---------- DATA

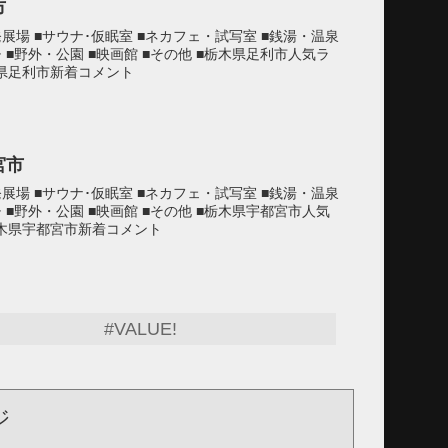
市
発展場 ■サウナ･仮眠室 ■ネカフェ・試写室 ■銭湯・温泉
チ ■野外・公園 ■映画館 ■その他 ■栃木県足利市人気ラ
木県足利市新着コメント
宮市
発展場 ■サウナ･仮眠室 ■ネカフェ・試写室 ■銭湯・温泉
チ ■野外・公園 ■映画館 ■その他 ■栃木県宇都宮市人気
栃木県宇都宮市新着コメント
#VALUE!
ジ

--------------------

DESCRIPTION OF THE TASK: Give back each line above exactly, with pictures dropped.

TASK RESULT:
市
発展場 ■サウナ･仮眠室 ■ネカフェ・試写室 ■銭湯・温泉
チ ■野外・公園 ■映画館 ■その他 ■栃木県足利市人気ラ
木県足利市新着コメント
宮市
発展場 ■サウナ･仮眠室 ■ネカフェ・試写室 ■銭湯・温泉
チ ■野外・公園 ■映画館 ■その他 ■栃木県宇都宮市人気
栃木県宇都宮市新着コメント
#VALUE!
ジ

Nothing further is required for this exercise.